The Elephant

hParables abound in our society and we love them. Sometimes though, we need to look at the principal they are promoting and question whether it fits with the Christian message.

My favorite example of that principal was shared by Norman Geisler, then Professor of Systematic Theology at Dallas Theological Seminary while describing a debate with an opponent who embraced a Hindu idea that there is no one correct perception of God. He told the popular and ancient Indian story of The Blind Men and the Elephant that goes something like this:

Once upon a time in a village, there lived six blind men. In spite of their blindness, they had managed to educate themselves. Seeking to expand their knowledge, they decided to visit a zoo and try out their skills in recognizing animals by their touch.

The first animal they came across, as soon as they entered the zoo, was an elephant. Remember, these men were blind, and they had no idea what an elephant looked like. They sensed an animal nearby and went closer so that they could feel it and see what it was like.

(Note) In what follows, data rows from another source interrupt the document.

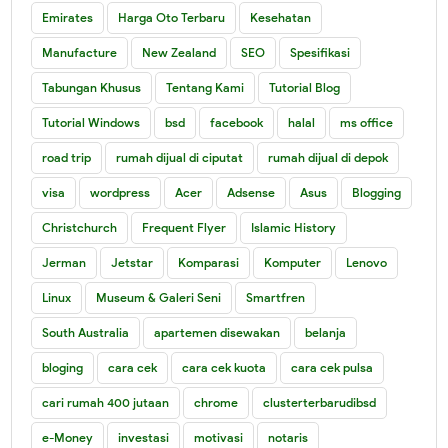
Emirates
Harga Oto Terbaru
Kesehatan
Manufacture
New Zealand
SEO
Spesifikasi
Tabungan Khusus
Tentang Kami
Tutorial Blog
Tutorial Windows
bsd
facebook
halal
ms office
road trip
rumah dijual di ciputat
rumah dijual di depok
visa
wordpress
Acer
Adsense
Asus
Blogging
Christchurch
Frequent Flyer
Islamic History
Jerman
Jetstar
Komparasi
Komputer
Lenovo
Linux
Museum & Galeri Seni
Smartfren
South Australia
apartemen disewakan
belanja
bloging
cara cek
cara cek kuota
cara cek pulsa
cari rumah 400 jutaan
chrome
clusterterbarudibsd
e-Money
investasi
motivasi
notaris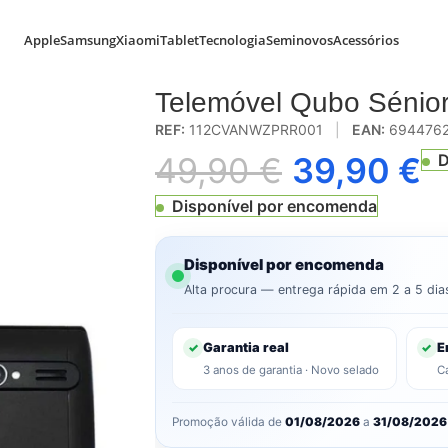
Apple
Samsung
Xiaomi
Tablet
Tecnologia
Seminovos
Acessórios
 Dual SIM Preto
Telemóvel Qubo Sénio
REF:
112CVANWZPRR001
|
EAN:
6944762
49,90
€
39,90
€
D
Disponível por encomenda
Disponível por encomenda
Alta procura — entrega rápida em 2 a 5 dia
Garantia real
E
✓
✓
3 anos de garantia · Novo selado
C
Promoção válida de
01/08/2026
a
31/08/2026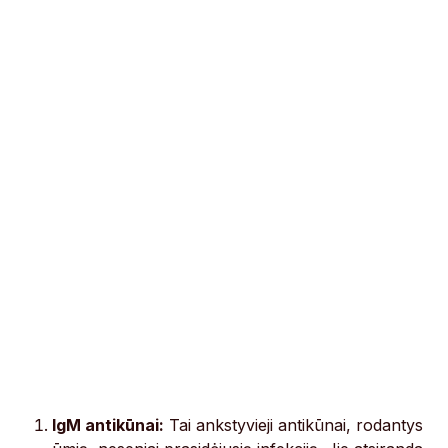
IgM antikūnai:
Tai ankstyvieji antikūnai, rodantys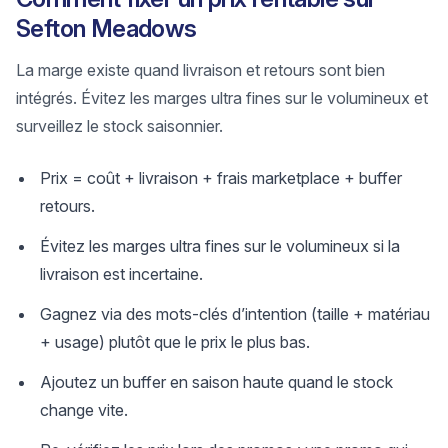
Sefton Meadows
La marge existe quand livraison et retours sont bien
intégrés. Évitez les marges ultra fines sur le volumineux et
surveillez le stock saisonnier.
Prix = coût + livraison + frais marketplace + buffer
retours.
Évitez les marges ultra fines sur le volumineux si la
livraison est incertaine.
Gagnez via des mots-clés d’intention (taille + matériau
+ usage) plutôt que le prix le plus bas.
Ajoutez un buffer en saison haute quand le stock
change vite.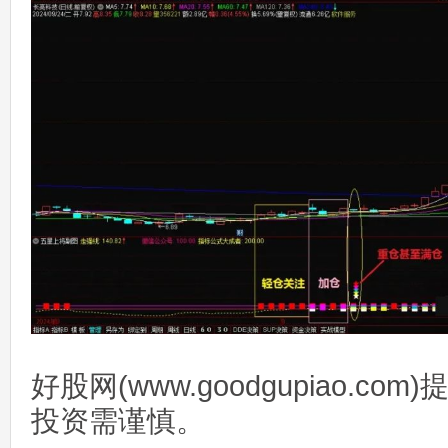
好股网(www.goodgupiao.c
投资需谨慎。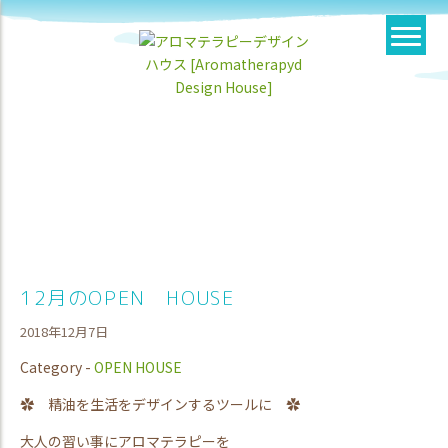
12月のOPEN HOUSE
2018年12月7日
Category -
OPEN HOUSE
✿ 精油を生活をデザインするツールに ✿
大人の習い事にアロマテラピーを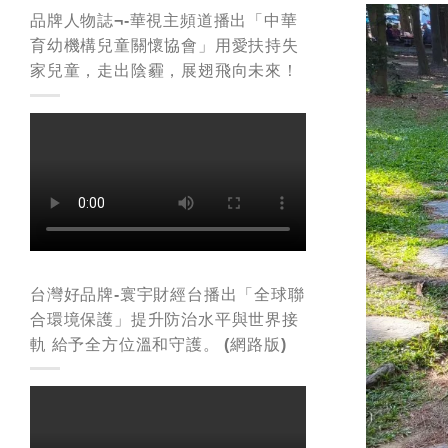
品牌人物誌¬-華視主頻道播出「中華
育幼機構兒童關懷協會」用愛扶持失
家兒童，走出陰霾，展翅飛向未來！
台灣好品牌-寰宇財經台播出「全球聯
合環境保護」提升防治水平與世界接
軌 給予全方位溫和守護。 (網路版)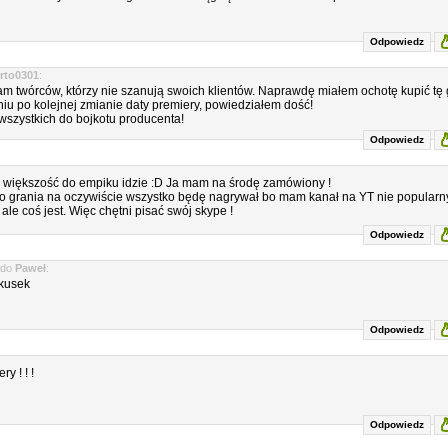
Odpowiedz
rto0301
:
m twórców, którzy nie szanują swoich klientów. Naprawdę miałem ochotę kupić tę 
niu po kolejnej zmianie daty premiery, powiedziałem dość!
szystkich do bojkotu producenta!
Odpowiedz
e większość do empiku idzie :D Ja mam na środę zamówiony !
 do grania na oczywiście wszystko będę nagrywał bo mam kanał na YT nie popularn
 ale coś jest. Więc chętni pisać swój skype !
Odpowiedz
do
Paweł
:
kusek
Odpowiedz
y ! ! !
Odpowiedz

As the first man approached the elephant, the elephant waved its trunk, and the man felt something brush past him. Managing to hold on to it, he felt it, and found something long and moving. He jumped back in alarm, shouting, “Move away! This is a snake!”

Meanwhile, the second man had moved closer, and walked right near its legs. Thankfully, it was a tame elephant, and it did not crush the man at once, but allowed him to touch its legs. As the man touched the thick, cylindrical –shaped legs, he called out “Do not worry. These are just four trees here. There is certainly no snake!”

The third man was curious hearing the other two, and moved forward. As he walked towards the elephant, it bent, and he felt his hand touch one of the tusks. Feeling the smooth, sharp ivory tusk, the man cried out “Be careful! There is a spear here! A sharp one!”

The fourth man cautiously walked up behind the elephant, and felt its swinging tail. “It’s just a rope! There is nothing to be afraid of!” he said.

The fifth man had meanwhile reached out and was touching the huge ears of the animal. “I think all of you have lost your sense of touch!” he said. “This is nothing but a huge fan!”

The sixth man did not want to be left out. As he walked towards the elephant, he bumped into its massive body, and he exclaimed, “Hey! This is just a huge mud wall! There is no animal at all!”

All six of them were convinced that they were right, and began arguing amongst themselves. “It’s a snake!” said one. “No, its not!” said the second. “It’s a tree!” “You are wrong!” cried the third “It’s a spear!” “You are all wrong! It’s just a rope!” shouted the fourth! “It just a fan!” said the fifth, and the sixth insisted, “You are all wrong. There is no animal, just a mud wall here!”

Wondering about the commotion, the zookeeper arrived on the scene, and was surprised to see 6 blind men surrounding an elephant, each of them shouting at the top of their voices! “Quiet! Quiet! Quiet!” he shouted out, and when they had calmed down, he asked, “Why are all of you shouting and arguing in this manner?”

They replied, “Sir, as you can see, we are all blind. We came here to expand our knowledge. We sensed an animal here, and tried to get an idea of its appearance by feeling it. However, we are not able to arrive at a consensus over its appearance, and hence are arguing. Can you please help us and tell us which of us is right? Does the animal resemble a snake, a tree, a spear, a fan, a rope, or a wall? Please enlighten us!”

The zookeeper laughed and laughed before answering, “My dear men, each of you have touched just one portion of the animal. The animal you see is neither a snake, nor any of the other things you have mentioned. The animal in front of you is an elephant!”

Turning to the men one by one, he continued, “Sir, you touched the trunk, which is long and curved, hence you thought it to be a snake. Sir, what you thought were trees are just the elephant’s legs. They are so thick and strong, because the animal is huge. Its body is what you thought was a mud wall” he said, turning to the sixth man.

He continued further “Sir, what you thought of, as a spear is just the tusk of the elephant, and what you thought was a fan is one of its ears. As to what you thought was a rope, it is its tail!”

All of you are right. The reason every one of you is telling it different is because each one of you touched a different part of the elephant. So actually the elephant is made up of all the features you mentioned

He continued further, “It is not enough to gather knowledge, but also important to learn to share and pool your knowledge. If, instead of fighting amongst yourselves, if you had tried to put all your observations together, you might have had an idea of the animal as a whole! Also, when you cannot see the entire truth, it is better to go to someone who does know the complete truth, rather than guess about small parts of it. Such half-knowledge is not just useless, but also dangerous.

The story is frequently used to illustrate the idea that no one perception or belief about God (represented by the elephant,) can be certain, because we, like the blind man, only see part of the truth.

Geisler’s response was—“Yes, but once we were blind, but now we see.”